Seth Magle first became interested in conservation and ecology as a college student while observing black-tailed prairie dogs living in sidewalk median strips near his home in Boulder, Colorado. Daily interactions with these fascinating animals made him wonder what allowed these small, seemingly helpless mammals to survive in such a highly urban habitat. Eventually, he completed an honors thesis on the behavior of this urban-adapted keystone species; he ultimately expanded on that research for both a master’s degree (from the University of Wisconsin) and a doctorate (from Colorado State University).

However, Seth’s interests go far beyond prairie dogs to encompass all wildlife species impacted by urbanization and human development. He has researched urban wildlife species for more than 20 years and published nearly 50 research articles. He is now the director of the Urban Wildlife Institute and the executive director of the Urban Wildlife Information Network, an alliance of urban wildlife researchers spanning 23 cities.

His vision is to help create a world where urban ecosystems represent an important component of the worldwide conservation of biodiversity.

About Us

Natural Habitat Evanston, a program of Climate Action Evanston, is an all-volunteer community group of about 900 members, spreading the word on creating habitat for insects, birds, and other wildlife. We aim to change the culture of lawns: leaving your leaves is the simplest first step; the second step is adding a native shrub or tree to shrink your lawn. We show how to transition from turf with low-cost cardboard methods, which keystone native plants to choose for year-round forage, that insects chewing on leaves is a ‘win’ (rather than cause to reach for pesticide), how turning off unnecessary lights saves insect and birds (and human health), and how to make your windows bird-friendly (because if you are going to invite birds to your yard, let them visit safely). We plant a lot of native trees and shrubs, especially at schools and in the 5th Ward.

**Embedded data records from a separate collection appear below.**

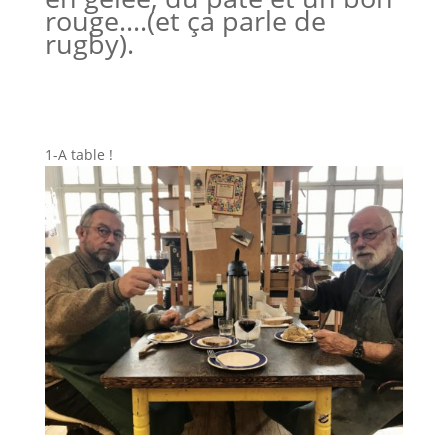
rouge….(et ça parle de
rugby).
1-A table !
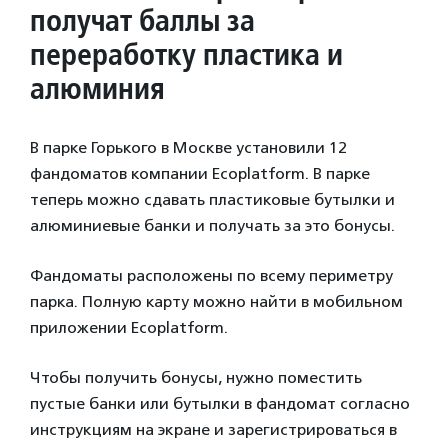
получат баллы за
переработку пластика и
алюминия
В парке Горького в Москве установили 12
фандоматов компании Ecoplatform. В парке
теперь можно сдавать пластиковые бутылки и
алюминиевые банки и получать за это бонусы.
Фандоматы расположены по всему периметру
парка. Полную карту можно найти в мобильном
приложении Ecoplatform.
Чтобы получить бонусы, нужно поместить
пустые банки или бутылки в фандомат согласно
инструкциям на экране и зарегистрироваться в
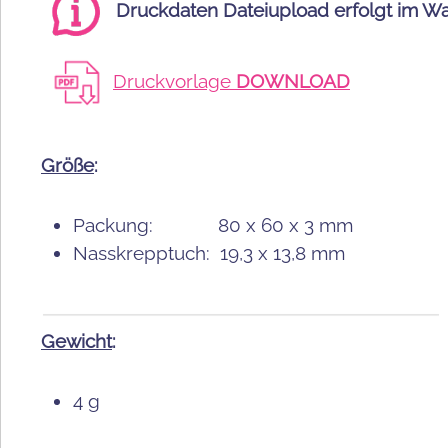
Druckdaten Dateiupload erfolgt im W
Druckvorlage
DOWNLOAD
Größe
:
Packung: 80 x 60 x 3 mm
Nasskrepptuch: 19,3 x 13,8 mm
Gewicht
:
4 g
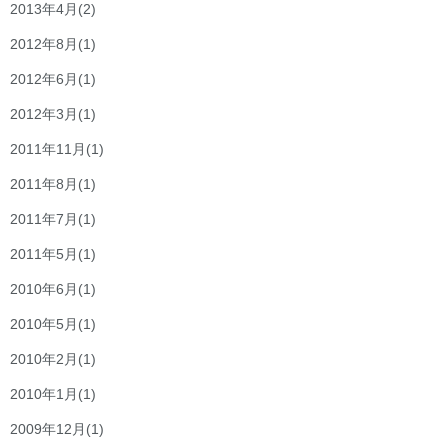
2013年4月
(2)
2012年8月
(1)
2012年6月
(1)
2012年3月
(1)
2011年11月
(1)
2011年8月
(1)
2011年7月
(1)
2011年5月
(1)
2010年6月
(1)
2010年5月
(1)
2010年2月
(1)
2010年1月
(1)
2009年12月
(1)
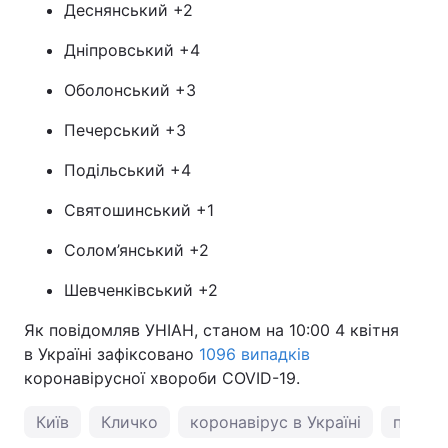
Деснянський +2
Дніпровський +4
Оболонський +3
Печерський +3
Подільський +4
Святошинський +1
Солом’янський +2
Шевченківський +2
Як повідомляв УНІАН, станом на 10:00 4 квітня
в Україні зафіксовано
1096 випадків
коронавірусної хвороби COVID-19.
Київ
Кличко
коронавірус в Україні
погода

We encourage people to think outside the lawn with No Mow May. Our Pollinator Pledge is a central focus of all our outreach and education, and a great way to spread the word to your neighbors.

About the other sponsors of this event

Rotary logo and symbol
Rotary and the Rotary Staff Green Committee are proud to co-sponsor this event.
Rotary is a global network of 1.4 million neighbors, friends, leaders, and problem-solvers who see a world where people unite and take action to create lasting change – across the globe, in our communities, and in ourselves.
Through our environment area of focus, we are committed to supporting activities that strengthen the conservation and protection of natural resources, advance ecological sustainability, and foster harmony between communities and the environment. We empower communities to access grants and other resources, embrace local solutions, and spur innovation in an effort to address the causes and reduce the effects of climate change and environmental degradation.
Evanston Ecology Center. Surrounded by the Ladd Arboretum, the Ecology Center is home to a nature classroom with live animal exhibits, nature-based educational programming, and a multi-purpose room for event rentals.
City of Evanston Parks & Rec symbol and logo
The Evanston Ecology Center strives to foster a greater appreciation, awareness and knowledge of the natural environment and our interdependence with it through educational programs and services.